- EXERCISE REQUIREMENTS
Quote all of the entries word for word.

Stored items:
((

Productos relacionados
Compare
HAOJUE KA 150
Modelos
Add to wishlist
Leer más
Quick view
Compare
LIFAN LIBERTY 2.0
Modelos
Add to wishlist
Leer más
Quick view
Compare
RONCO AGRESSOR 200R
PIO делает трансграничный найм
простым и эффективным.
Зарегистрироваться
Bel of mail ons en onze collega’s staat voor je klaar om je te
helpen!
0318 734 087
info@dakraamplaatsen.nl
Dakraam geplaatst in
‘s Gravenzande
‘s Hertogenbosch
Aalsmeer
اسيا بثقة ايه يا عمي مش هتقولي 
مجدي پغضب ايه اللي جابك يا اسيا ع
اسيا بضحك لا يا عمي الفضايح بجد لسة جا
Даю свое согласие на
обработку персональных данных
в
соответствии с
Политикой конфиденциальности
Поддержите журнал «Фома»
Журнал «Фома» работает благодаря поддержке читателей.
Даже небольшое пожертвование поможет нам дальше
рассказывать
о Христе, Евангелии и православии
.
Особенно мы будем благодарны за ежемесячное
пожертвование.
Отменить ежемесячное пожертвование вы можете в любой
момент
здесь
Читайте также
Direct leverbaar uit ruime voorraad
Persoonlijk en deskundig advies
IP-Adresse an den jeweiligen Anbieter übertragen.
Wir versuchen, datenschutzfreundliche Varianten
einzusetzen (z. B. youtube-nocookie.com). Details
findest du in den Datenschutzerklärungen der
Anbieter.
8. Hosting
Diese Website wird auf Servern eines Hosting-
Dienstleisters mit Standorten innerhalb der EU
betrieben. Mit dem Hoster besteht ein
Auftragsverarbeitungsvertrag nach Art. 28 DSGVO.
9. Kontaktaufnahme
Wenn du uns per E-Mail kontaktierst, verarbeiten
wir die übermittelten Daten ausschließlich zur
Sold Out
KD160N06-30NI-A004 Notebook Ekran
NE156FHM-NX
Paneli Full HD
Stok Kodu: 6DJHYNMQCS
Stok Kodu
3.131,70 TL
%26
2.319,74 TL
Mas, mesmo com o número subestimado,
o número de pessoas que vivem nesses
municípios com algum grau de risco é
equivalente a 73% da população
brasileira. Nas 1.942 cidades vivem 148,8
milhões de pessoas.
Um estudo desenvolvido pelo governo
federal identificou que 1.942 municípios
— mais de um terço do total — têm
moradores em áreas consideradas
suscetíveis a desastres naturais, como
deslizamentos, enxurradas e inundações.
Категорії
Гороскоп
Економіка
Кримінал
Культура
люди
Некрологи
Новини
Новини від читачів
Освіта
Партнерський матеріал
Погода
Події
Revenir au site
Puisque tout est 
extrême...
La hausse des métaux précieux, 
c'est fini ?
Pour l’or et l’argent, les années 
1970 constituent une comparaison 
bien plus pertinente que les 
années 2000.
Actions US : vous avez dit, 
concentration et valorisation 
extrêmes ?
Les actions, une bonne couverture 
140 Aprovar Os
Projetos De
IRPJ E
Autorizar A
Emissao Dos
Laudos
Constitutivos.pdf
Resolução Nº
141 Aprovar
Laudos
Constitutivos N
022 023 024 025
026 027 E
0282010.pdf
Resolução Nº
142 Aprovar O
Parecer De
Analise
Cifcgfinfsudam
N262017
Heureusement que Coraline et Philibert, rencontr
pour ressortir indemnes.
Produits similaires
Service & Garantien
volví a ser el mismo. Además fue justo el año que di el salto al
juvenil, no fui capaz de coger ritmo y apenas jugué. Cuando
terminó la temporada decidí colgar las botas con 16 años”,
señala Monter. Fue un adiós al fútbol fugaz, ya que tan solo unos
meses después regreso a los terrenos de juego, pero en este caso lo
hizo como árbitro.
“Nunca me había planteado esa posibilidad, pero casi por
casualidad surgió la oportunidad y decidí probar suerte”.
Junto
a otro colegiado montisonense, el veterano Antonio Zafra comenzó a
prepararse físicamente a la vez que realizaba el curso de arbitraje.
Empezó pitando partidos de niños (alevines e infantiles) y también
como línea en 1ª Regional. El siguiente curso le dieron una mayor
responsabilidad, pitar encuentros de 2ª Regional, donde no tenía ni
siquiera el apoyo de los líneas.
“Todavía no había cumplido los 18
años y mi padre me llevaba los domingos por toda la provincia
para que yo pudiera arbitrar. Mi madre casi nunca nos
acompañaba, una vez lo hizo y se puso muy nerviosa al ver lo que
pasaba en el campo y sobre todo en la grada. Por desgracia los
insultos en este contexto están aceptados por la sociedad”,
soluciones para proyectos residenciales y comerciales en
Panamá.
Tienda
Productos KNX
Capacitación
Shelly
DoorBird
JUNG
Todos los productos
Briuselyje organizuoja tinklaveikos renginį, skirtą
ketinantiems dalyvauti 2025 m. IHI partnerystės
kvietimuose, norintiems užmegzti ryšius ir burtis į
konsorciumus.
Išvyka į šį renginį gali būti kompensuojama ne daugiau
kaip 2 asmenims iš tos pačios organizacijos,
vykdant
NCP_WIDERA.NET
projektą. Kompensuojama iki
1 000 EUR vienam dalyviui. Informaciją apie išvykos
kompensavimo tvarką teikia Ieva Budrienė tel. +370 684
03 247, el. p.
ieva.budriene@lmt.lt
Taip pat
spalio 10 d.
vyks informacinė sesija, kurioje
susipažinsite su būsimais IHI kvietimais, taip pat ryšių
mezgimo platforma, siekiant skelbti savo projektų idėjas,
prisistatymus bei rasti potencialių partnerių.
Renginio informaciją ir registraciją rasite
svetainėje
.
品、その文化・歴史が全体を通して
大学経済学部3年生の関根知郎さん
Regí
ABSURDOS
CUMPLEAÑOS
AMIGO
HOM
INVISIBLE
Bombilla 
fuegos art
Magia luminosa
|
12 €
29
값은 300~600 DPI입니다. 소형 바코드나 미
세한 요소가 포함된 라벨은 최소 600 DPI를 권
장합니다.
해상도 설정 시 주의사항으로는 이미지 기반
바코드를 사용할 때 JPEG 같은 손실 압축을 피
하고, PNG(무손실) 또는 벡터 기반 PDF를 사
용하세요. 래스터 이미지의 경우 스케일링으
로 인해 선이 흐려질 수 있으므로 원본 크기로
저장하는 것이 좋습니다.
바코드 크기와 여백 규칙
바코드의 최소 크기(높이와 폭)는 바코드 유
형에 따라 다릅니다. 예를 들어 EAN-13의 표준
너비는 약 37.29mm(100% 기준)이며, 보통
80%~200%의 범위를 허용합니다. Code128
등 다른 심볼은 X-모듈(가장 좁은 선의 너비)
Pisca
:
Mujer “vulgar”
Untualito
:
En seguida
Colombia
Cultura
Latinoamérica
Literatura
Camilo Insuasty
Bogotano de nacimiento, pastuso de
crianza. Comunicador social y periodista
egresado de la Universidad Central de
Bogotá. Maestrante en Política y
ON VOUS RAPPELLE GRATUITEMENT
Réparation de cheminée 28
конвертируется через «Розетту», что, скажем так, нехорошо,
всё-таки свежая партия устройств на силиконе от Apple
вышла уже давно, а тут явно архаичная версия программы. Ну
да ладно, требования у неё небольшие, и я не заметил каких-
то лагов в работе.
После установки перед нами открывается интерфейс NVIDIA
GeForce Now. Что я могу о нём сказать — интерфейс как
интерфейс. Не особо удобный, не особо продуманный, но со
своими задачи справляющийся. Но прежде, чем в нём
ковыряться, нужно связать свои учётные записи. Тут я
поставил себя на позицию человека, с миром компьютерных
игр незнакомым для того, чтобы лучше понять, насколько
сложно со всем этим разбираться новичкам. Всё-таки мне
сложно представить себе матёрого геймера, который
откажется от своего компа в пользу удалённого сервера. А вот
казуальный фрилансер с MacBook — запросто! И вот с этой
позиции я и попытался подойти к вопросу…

))

- OUTPUT OF THE EXERCISE
Productos relacionados
Compare
HAOJUE KA 150
Modelos
Add to wishlist
Leer más
Quick view
Compare
LIFAN LIBERTY 2.0
Modelos
Add to wishlist
Leer más
Quick view
Compare
RONCO AGRESSOR 200R
PIO делает трансграничный найм
простым и эффективным.
Зарегистрироваться
Bel of mail ons en onze collega’s staat voor je klaar om je te
helpen!
0318 734 087
info@dakraamplaatsen.nl
Dakraam geplaatst in
‘s Gravenzande
‘s Hertogenbosch
Aalsmeer
اسيا بثقة ايه يا عمي مش هتقولي 
مجدي پغضب ايه اللي جابك يا اسيا ع
اسيا بضحك لا يا عمي الفضايح بجد لسة جا
Даю свое согласие на
обработку персональных данных
в
соответствии с
Политикой конфиденциальности
Поддержите журнал «Фома»
Журнал «Фома» работает благодаря поддержке читателей.
Даже небольшое пожертвование поможет нам дальше
рассказывать
о Христе, Евангелии и православии
.
Особенно мы будем благодарны за ежемесячное
пожертвование.
Отменить ежемесячное пожертвование вы можете в любой
момент
здесь
Читайте также
Direct leverbaar uit ruime voorraad
Persoonlijk en deskundig advies
IP-Adresse an den jeweiligen Anbieter übertragen.
Wir versuchen, datenschutzfreundliche Varianten
einzusetzen (z. B. youtube-nocookie.com). Details
findest du in den Datenschutzerklärungen der
Anbieter.
8. Hosting
Diese Website wird auf Servern eines Hosting-
Dienstleisters mit Standorten innerhalb der EU
betrieben. Mit dem Hoster besteht ein
Auftragsverarbeitungsvertrag nach Art. 28 DSGVO.
9. Kontaktaufnahme
Wenn du uns per E-Mail kontaktierst, verarbeiten
wir die übermittelten Daten ausschließlich zur
Sold Out
KD160N06-30NI-A004 Notebook Ekran
NE156FHM-NX
Paneli Full HD
Stok Kodu: 6DJHYNMQCS
Stok Kodu
3.131,70 TL
%26
2.319,74 TL
Mas, mesmo com o número subestimado,
o número de pessoas que vivem nesses
municípios com algum grau de risco é
equivalente a 73% da população
brasileira. Nas 1.942 cidades vivem 148,8
milhões de pessoas.
Um estudo desenvolvido pelo governo
federal identificou que 1.942 municípios
— mais de um terço do total — têm
moradores em áreas consideradas
suscetíveis a desastres naturais, como
deslizamentos, enxurradas e inundações.
Категорії
Гороскоп
Економіка
Кримінал
Культура
люди
Некрологи
Новини
Новини від читачів
Освіта
Партнерський матеріал
Погода
Події
Revenir au site
Puisque tout est 
extrême...
La hausse des métaux précieux, 
c'est fini ?
Pour l’or et l’argent, les années 
1970 constituent une comparaison 
bien plus pertinente que les 
années 2000.
Actions US : vous avez dit, 
concentration et valorisation 
extrêmes ?
Les actions, une bonne couverture 
140 Aprovar Os
Projetos De
IRPJ E
Autorizar A
Emissao Dos
Laudos
Constitutivos.pdf
Resolução Nº
141 Aprovar
Laudos
Constitutivos N
022 023 024 025
026 027 E
0282010.pdf
Resolução Nº
142 Aprovar O
Parecer De
Analise
Cifcgfinfsudam
N262017
Heureusement que Coraline et Philibert, rencontr
pour ressortir indemnes.
Produits similaires
Service & Garantien
volví a ser el mismo. Además fue justo el año que di el salto al
juvenil, no fui capaz de coger ritmo y apenas jugué. Cuando
terminó la temporada decidí colgar las botas con 16 años”,
señala Monter. Fue un adiós al fútbol fugaz, ya que tan solo unos
meses después regreso a los terrenos de juego, pero en este caso lo
hizo como árbitro.
“Nunca me había planteado esa posibilidad, pero casi por
casualidad surgió la oportunidad y decidí probar suerte”.
Junto
a otro colegiado montisonense, el veterano Antonio Zafra comenzó a
prepararse físicamente a la vez que realizaba el curso de arbitraje.
Empezó pitando partidos de niños (alevines e infantiles) y también
como línea en 1ª Regional. El siguiente curso le dieron una mayor
responsabilidad, pitar encuentros de 2ª Regional, donde no tenía ni
siquiera el apoyo de los líneas.
“Todavía no había cumplido los 18
años y mi padre me llevaba los domingos por toda la provincia
para que yo pudiera arbitrar. Mi madre casi nunca nos
acompañaba, una vez lo hizo y se puso muy nerviosa al ver lo que
pasaba en el campo y sobre todo en la grada. Por desgracia los
insultos en este contexto están aceptados por la sociedad”,
soluciones para proyectos residenciales y comerciales en
Panamá.
Tienda
Productos KNX
Capacitación
Shelly
DoorBird
JUNG
Todos los productos
Briuselyje organizuoja tinklaveikos renginį, skirtą
ketinantiems dalyvauti 2025 m. IHI partnerystės
kvietimuose, norintiems užmegzti ryšius ir burtis į
konsorciumus.
Išvyka į šį renginį gali būti kompensuojama ne daugiau
kaip 2 asmenims iš tos pačios organizacijos,
vykdant
NCP_WIDERA.NET
projektą. Kompensuojama iki
1 000 EUR vienam dalyviui. Informaciją apie išvykos
kompensavimo tvarką teikia Ieva Budrienė tel. +370 684
03 247, el. p.
ieva.budriene@lmt.lt
Taip pat
spalio 10 d.
vyks informacinė sesija, kurioje
susipažinsite su būsimais IHI kvietimais, taip pat ryšių
mezgimo platforma, siekiant skelbti savo projektų idėjas,
prisistatymus bei rasti potencialių partnerių.
Renginio informaciją ir registraciją rasite
svetainėje
.
品、その文化・歴史が全体を通して
大学経済学部3年生の関根知郎さん
Regí
ABSURDOS
CUMPLEAÑOS
AMIGO
HOM
INVISIBLE
Bombilla 
fuegos art
Magia luminosa
|
12 €
29
값은 300~600 DPI입니다. 소형 바코드나 미
세한 요소가 포함된 라벨은 최소 600 DPI를 권
장합니다.
해상도 설정 시 주의사항으로는 이미지 기반
바코드를 사용할 때 JPEG 같은 손실 압축을 피
하고, PNG(무손실) 또는 벡터 기반 PDF를 사
용하세요. 래스터 이미지의 경우 스케일링으
로 인해 선이 흐려질 수 있으므로 원본 크기로
저장하는 것이 좋습니다.
바코드 크기와 여백 규칙
바코드의 최소 크기(높이와 폭)는 바코드 유
형에 따라 다릅니다. 예를 들어 EAN-13의 표준
너비는 약 37.29mm(100% 기준)이며, 보통
80%~200%의 범위를 허용합니다. Code128
등 다른 심볼은 X-모듈(가장 좁은 선의 너비)
Pisca
:
Mujer “vulgar”
Untualito
:
En seguida
Colombia
Cultura
Latinoamérica
Literatura
Camilo Insuasty
Bogotano de nacimiento, pastuso de
crianza. Comunicador social y periodista
egresado de la Universidad Central de
Bogotá. Maestrante en Política y
ON VOUS RAPPELLE GRATUITEMENT
Réparation de cheminée 28
конвертируется через «Розетту», что, скажем так, нехорошо,
всё-таки свежая партия устройств на силиконе от Apple
вышла уже давно, а тут явно архаичная версия программы. Ну
да ладно, требования у неё небольшие, и я не заметил каких-
то лагов в работе.
После установки перед нами открывается интерфейс NVIDIA
GeForce Now. Что я могу о нём сказать — интерфейс как
интерфейс. Не особо удобный, не особо продуманный, но со
своими задачи справляющийся. Но прежде, чем в нём
ковыряться, нужно связать свои учётные записи. Тут я
поставил себя на позицию человека, с миром компьютерных
игр незнакомым для того, чтобы лучше понять, насколько
сложно со всем этим разбираться новичкам. Всё-таки мне
сложно представить себе матёрого геймера, который
откажется от своего компа в пользу удалённого сервера. А вот
казуальный фрилансер с MacBook — запросто! И вот с этой
позиции я и попытался подойти к вопросу…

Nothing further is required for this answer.